WWEのPLE「ペイバック」(2日=日本時間3日、ペンシルベニア州ピッツバーグ)が行われ、サプライズの連続となった。

 WWE統一タッグ王座戦は、王者のサミ・ザイン&ケビン・オーエンズが、「ザ・ジャッジメント・デイ」のフィン・ベイラー&MITB覇者ダミアン・プリーストを相手に、ストリートファイト形式の防衛戦。反則OKのデスマッチにオーエンズは、先月23日に死去したWWE殿堂者テリー・ファンクさんのTシャツを着て奮闘した。

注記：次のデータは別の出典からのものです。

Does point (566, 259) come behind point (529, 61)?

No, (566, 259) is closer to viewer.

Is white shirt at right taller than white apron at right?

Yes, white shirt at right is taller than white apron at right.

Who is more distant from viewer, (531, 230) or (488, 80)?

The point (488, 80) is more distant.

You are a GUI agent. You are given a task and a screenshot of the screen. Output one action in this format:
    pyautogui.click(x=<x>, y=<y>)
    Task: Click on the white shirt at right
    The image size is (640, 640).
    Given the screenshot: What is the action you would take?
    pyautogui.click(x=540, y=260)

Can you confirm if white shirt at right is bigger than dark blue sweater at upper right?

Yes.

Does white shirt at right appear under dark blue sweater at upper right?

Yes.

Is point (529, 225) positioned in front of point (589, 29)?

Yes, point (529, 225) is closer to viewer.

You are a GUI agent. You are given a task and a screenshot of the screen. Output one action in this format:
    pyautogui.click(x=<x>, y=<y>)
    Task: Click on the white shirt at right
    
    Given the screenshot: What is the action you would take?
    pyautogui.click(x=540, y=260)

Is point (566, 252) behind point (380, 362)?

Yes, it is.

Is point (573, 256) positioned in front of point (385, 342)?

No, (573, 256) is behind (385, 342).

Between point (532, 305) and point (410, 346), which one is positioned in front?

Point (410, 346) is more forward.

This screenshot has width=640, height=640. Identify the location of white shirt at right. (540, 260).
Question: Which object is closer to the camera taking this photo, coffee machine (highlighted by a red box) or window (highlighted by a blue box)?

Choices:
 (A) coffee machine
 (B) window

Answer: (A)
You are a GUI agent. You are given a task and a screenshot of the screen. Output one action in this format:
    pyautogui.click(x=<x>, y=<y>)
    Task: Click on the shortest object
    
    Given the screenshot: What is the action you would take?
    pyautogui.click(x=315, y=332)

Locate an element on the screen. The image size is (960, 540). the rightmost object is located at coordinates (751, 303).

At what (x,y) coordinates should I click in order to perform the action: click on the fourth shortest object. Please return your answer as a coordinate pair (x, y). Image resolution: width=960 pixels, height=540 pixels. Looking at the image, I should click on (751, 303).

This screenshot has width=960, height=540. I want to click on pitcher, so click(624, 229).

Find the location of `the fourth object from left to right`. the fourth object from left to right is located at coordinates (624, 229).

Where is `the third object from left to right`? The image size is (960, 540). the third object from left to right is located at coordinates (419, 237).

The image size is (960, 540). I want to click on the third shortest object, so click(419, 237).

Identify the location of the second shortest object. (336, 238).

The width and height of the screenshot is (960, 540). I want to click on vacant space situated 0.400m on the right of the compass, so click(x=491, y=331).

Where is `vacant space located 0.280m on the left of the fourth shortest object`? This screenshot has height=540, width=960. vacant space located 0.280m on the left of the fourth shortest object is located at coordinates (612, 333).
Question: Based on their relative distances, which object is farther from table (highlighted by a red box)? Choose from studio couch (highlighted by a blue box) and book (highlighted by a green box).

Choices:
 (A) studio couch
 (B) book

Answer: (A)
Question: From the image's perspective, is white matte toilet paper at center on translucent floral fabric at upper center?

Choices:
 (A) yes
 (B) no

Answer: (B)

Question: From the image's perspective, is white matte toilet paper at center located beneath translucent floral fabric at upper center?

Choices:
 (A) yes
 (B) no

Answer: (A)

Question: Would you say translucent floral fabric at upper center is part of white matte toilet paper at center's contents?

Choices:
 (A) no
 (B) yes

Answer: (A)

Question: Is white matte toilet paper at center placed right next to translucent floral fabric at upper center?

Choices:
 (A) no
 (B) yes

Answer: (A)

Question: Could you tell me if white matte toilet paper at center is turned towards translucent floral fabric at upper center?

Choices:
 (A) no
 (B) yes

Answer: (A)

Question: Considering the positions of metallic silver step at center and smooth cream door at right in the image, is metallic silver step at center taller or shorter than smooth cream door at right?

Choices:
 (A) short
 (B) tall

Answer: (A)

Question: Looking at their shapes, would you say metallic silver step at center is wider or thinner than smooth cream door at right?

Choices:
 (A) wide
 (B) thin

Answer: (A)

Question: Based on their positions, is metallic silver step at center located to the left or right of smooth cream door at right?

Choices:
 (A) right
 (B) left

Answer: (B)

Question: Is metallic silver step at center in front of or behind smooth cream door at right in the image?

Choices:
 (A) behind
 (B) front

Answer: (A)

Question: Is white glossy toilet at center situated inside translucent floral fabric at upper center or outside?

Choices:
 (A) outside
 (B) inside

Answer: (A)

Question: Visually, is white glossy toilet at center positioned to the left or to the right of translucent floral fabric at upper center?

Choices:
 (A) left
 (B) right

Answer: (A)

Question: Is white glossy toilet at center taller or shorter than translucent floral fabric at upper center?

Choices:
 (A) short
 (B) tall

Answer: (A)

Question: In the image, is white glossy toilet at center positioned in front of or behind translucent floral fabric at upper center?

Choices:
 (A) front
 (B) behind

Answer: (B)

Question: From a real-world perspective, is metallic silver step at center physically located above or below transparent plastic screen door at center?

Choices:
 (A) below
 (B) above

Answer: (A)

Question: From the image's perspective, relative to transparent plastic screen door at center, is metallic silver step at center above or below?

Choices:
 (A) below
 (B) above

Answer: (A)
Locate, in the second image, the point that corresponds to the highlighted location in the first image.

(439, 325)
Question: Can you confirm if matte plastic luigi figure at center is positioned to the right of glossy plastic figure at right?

 闇落ち軍はメンバーのNXT北米王者ドミニク・ミステリオ、女子世界王者リア・リプリーに、〝闇落ち〟を熱望するJDマクダナも介入。リアはオーエンズをタックルで場外バリケードに叩きつけ、すさまじいパワーを発揮した。「これぞ名勝負!」のチャントが何度も上がる白熱の大激闘となったが、最後はゼインの必殺ヘルヴァキックがベイラーにさく裂。カウント2が入ったところで、ドミニクが乱入してMITBのブリーフケースでゼインを一撃。その勢いで幸運にもベイラーがゼインをカバーする形となり、まさかの大逆転3カウントを奪った。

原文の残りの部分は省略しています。